Just what is the middle class, and other stuff
Published September 1, 2008 | September 2008 issue
Any discussion of the middle class is more complicated than it might first seem. Look no further than the simple exercise of defining the middle class. Indeed, there’s no official government definition, but the government provides a wealth of data that allow anyone with a spreadsheet to create one.
As a 2007 report by the Congressional Research Service (CRS) pointed out, “What constitutes the middle class is relative, subjective, and not easily defined.”
Researchers often use median income data—the exact middle observation, where half are doing better and half more poorly—as a proxy for the middle class. (This fedgazette analysis focuses on median income and wage data.) Other statistical definitions of the middle class include the use of the middle “quintile” (households earning between the 40th and 60th percentile of the population) or the middle three quintiles (between the 20th and 80th percentile). Using the latter definition, the middle class earns roughly between $19,000 and $92,000 a year, according to the 2007 CRS report.
But how people view their own income status is the antithesis of Lake Wobegon: Everybody sees themselves as average. Some surveys have found that upward of 90 percent of the population considers itself middle class. But there is also a lot of variation in who professes to be middle class. A 2008 survey by the Pew Research Center found that only about half of all adults put themselves in the middle class. But four in 10 with annual family incomes below $20,000 called themselves middle class; one-third of those with incomes over $150,000 said the same. Few people report themselves to be rich.
Such subjective definitions add to the complexity of any middle class analysis, and comparisons with other analyses need to consider and factor in the many definitions and adjustments used in this analysis.
DATA SOURCE: Median household income and median hourly wage series were calculated using 1980, 1990 and 2000 U.S. Census data and from the Census Bureau’s American Community Survey from 2005 and 2006. These data were obtained from the Integrated Public Use Microdata Series (IPUMS-USA) maintained by the Minnesota Population Center. The 1980 census (which samples 5 percent of the population) contains data on approximately 200,000 households and 560,000 people in district states. The 2005 ACS and 2006 ACS (which sample 1 percent of the population) each contain district data for about 55,000 households and 138,000 people.
DATA LIMITATIONS: Although there are a large number of household observations, statistical considerations still limit how finely the data can be subdivided at the geographic level. This is especially true in the Upper Peninsula of Michigan, but it is also a major consideration for less populous states like Montana, North Dakota and South Dakota. For example, a reliable estimate was not available of the median household income of single male householders with children in North Dakota because the sample group is too small.
The data available from the annual ACS for 2005 and 2006 contain far fewer observations than are available from the 1980 federal census. So to obtain a more reliable estimate, data from both recent years were combined; estimates of median hourly wage and median household income for 2006 were derived from data for 2005 and 2006. Since states experienced an increase in wages and income during 2006, statistics here may slightly underestimate the growth in incomes and wages during the 1979–2006 period. However, this effect is very small, and does not change the story.
Data for the exact portion of Wisconsin that lies within the Ninth District are not available, so the entire state is included in this analysis. The Upper Peninsula is the only part of Michigan that is located in the Ninth District, but data for just the U.P. were available, and therefore are included in the analysis.
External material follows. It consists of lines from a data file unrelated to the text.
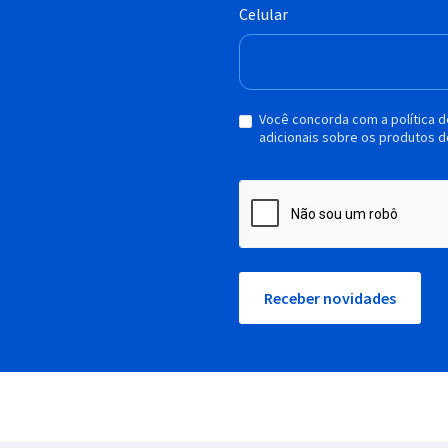
Celular
Você concorda com a política 
adicionais sobre os produtos d
Receber novidades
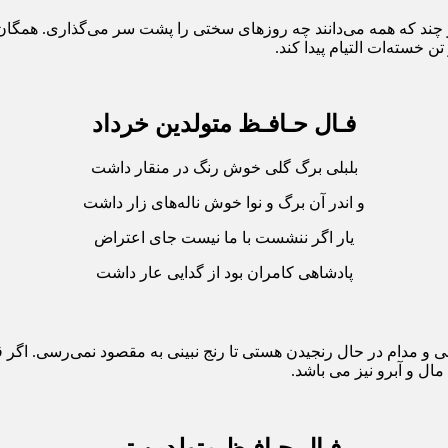
چند که همه می‌دانند چه روزهای سختی را پشت سر می‌گذاری. همگان 
 خسته‌ات التیام پیدا کند.
فـال حـافـظ متولدین خرداد
بلبلی برگ گلی خوش رنگ در منقار داشت
و اندر آن برگ و نوا خوش ناله‌های زار داشت
یار اگر ننشست با ما نیست جای اعتراض
پادشاهی کامران بود از گدایی عار داشت
 و مدام در حال رنجیدن هستی تا رنج نبینی به مقصود نمی‌رسی. اگر ق
ال و آبرو نیز می باشد.
فـال حـافـظ متولدین تیر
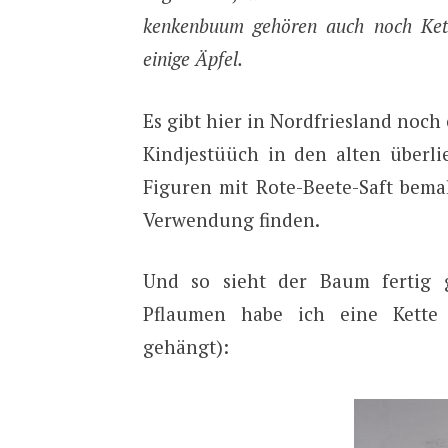
kenkenbuum gehören auch noch Ket
einige Äpfel.
Es gibt hier in Nordfriesland noch
Kindjestüüch in den alten überli
Figuren mit Rote-Beete-Saft bema
Verwendung finden.
Und so sieht der Baum fertig g
Pflaumen habe ich eine Kette 
gehängt):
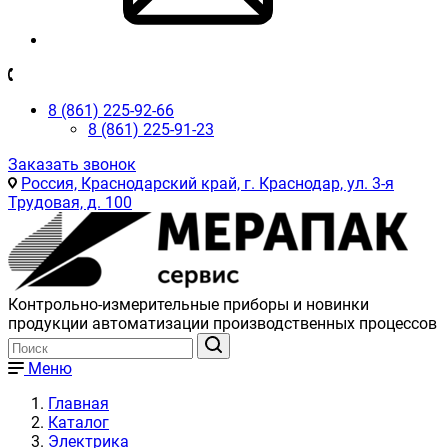
8 (861) 225-92-66
8 (861) 225-91-23
Заказать звонок
Россия, Краснодарский край, г. Краснодар, ул. 3-я
Трудовая, д. 100
Контрольно-измерительные приборы и новинки
продукции автоматизации производственных процессов
Меню
Главная
Каталог
Электрика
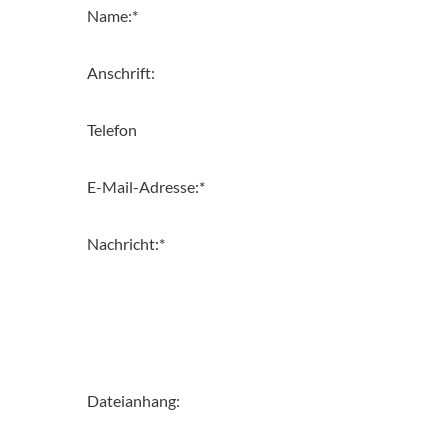
Name:
*
Anschrift:
Telefon
E-Mail-Adresse:
*
Nachricht:
*
Dateianhang:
However, the population of the U.P. is very small, which makes for even smaller (and less precise) estimates of subpopulations. Nonetheless, these data should provide a reliable—if inexact—sense of long-term trends.
HOUSEHOLD: A household consists of all the people who occupy a housing unit. A house, an apartment or other group of rooms, or a single room, is regarded as a housing unit when it is occupied or intended for occupancy as separate living quarters. A household includes the related family members and all the unrelated people, if any, such as lodgers, foster children, wards or employees who share the housing unit. A person living alone in a housing unit, or a group of unrelated people sharing a housing unit (such as partners or roomers), also counts as a household. For the purposes of this analysis—to maintain more uniformity across households in each category—all members must be of one family (related by birth, marriage or adoption) and there must be at most one married couple present. About 10 percent of households in the district do not satisfy these requirements and are assigned to a generic “all other” category.
HOUSEHOLDER: A householder is typically the person (or one of the persons) in whose name the housing unit is owned or rented.
WAGE DATA AND WORKERS: The median hourly wage is for wage and salary workers between the ages of 18 and 64.
INFLATION ADJUSTMENTS: All data are adjusted for inflation using the implicit price deflator for personal consumption expenditures as published by the U.S. Bureau of Economic Analysis.
CENSUS MONEY INCOME: Data on consumer income collected in the Current Population Survey by the Census Bureau cover money income received (exclusive of certain money receipts such as capital gains) before payments for personal income taxes, Social Security, union dues, Medicare deductions and other items. Money income does not include income-like, noncash benefits such as food stamps, health care coverage, rent-free housing and other government-based services. Money income also does not include noncash benefits provided by private employers, including subsidized health care coverage, retirement accounts and assistance programs for things such as education, child care and transportation.